| Life and Death of Tutankhamun |

 
King Tutankhamun

His relationship to the heretic king Akhenaten almost certainly caused the downfall and possibly the death of the young king Tutankhamun. For his short reign of only nine years seems to have been taken up with rectifying the chaos and errors bequeathed to him by Akhenaten.

Tutankhamun or as he was first called Tutankhaten, was born in a time of great change and upheaval. The 18th Dynasty of Egypt had, until the reign of Akhenaten, been a prosperous one. The Pharaohs had been great warriors. They had added to their country’s wealth, and added to Egypt’s territories, from which came valuable minerals and particularly gold.
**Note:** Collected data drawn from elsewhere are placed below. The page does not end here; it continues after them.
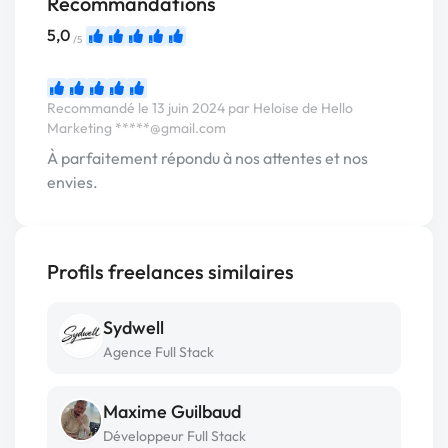
Recommandations
5,0
/5
Recommandé le 13 juin 2024 par Heloise de Hello
Marketing
*****@gmail.com
À parfaitement répondu à nos attentes et nos
envies.
Profils freelances similaires
Sydwell
Agence Full Stack
Maxime Guilbaud
Développeur Full Stack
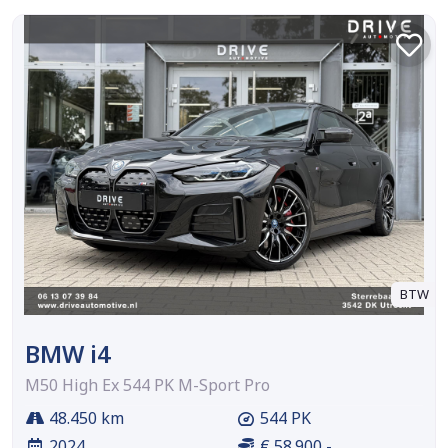
BTW
BMW i4
M50 High Ex 544 PK M-Sport Pro
48.450 km
544 PK
2024
€ 58.900,-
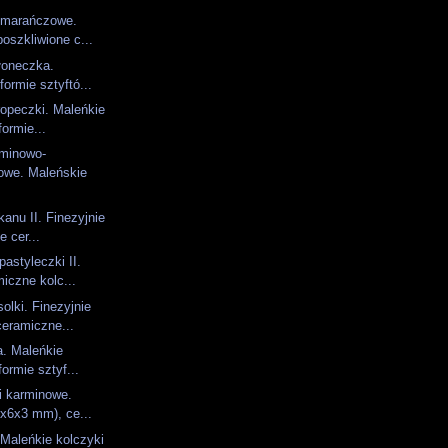
omarańczowe.
poszkliwione c...
łoneczka.
formie sztyftó...
opeczki. Maleńkie
formie...
rminowo-
owe. Maleńskie
anu II. Finezyjnie
e cer...
astyleczki II.
iczne kolc...
olki. Finezyjnie
eramiczne...
a. Maleńkie
formie sztyf...
i karminowe.
6x6x3 mm), ce...
 Maleńkie kolczyki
Akhenaten was the complete antithesis of these early kings. He was not a warrior, he was a dreamer and philosopher more interested in theoretical theology and the arts, than in mastering the art of kingship.

He brought in great changes to a conservative land. He introduced the worship of the sun-disc, the Aten, as the official religion, removing the royal patronage from the god and priests of Amun. He moved the capital from Thebes and established a new capital 240 miles to the north, which he called Akhetaten “The Horizon of the Aten”. He neglected to secure Egypt’s borders, and chaos broke out, vassal princes broke away and the economy fell into ruins. Thus at his death, he had the establishment, the priesthood, and the people against him. It was against this background that Tutankhamun succeeded to the throne. In line with Egyptian tradition he secured his position by marrying his half sister (or sister or other relation, depending on which theory is correct) Ankhesenpaaten, the third daughter of Akhenaten and Nefertiti.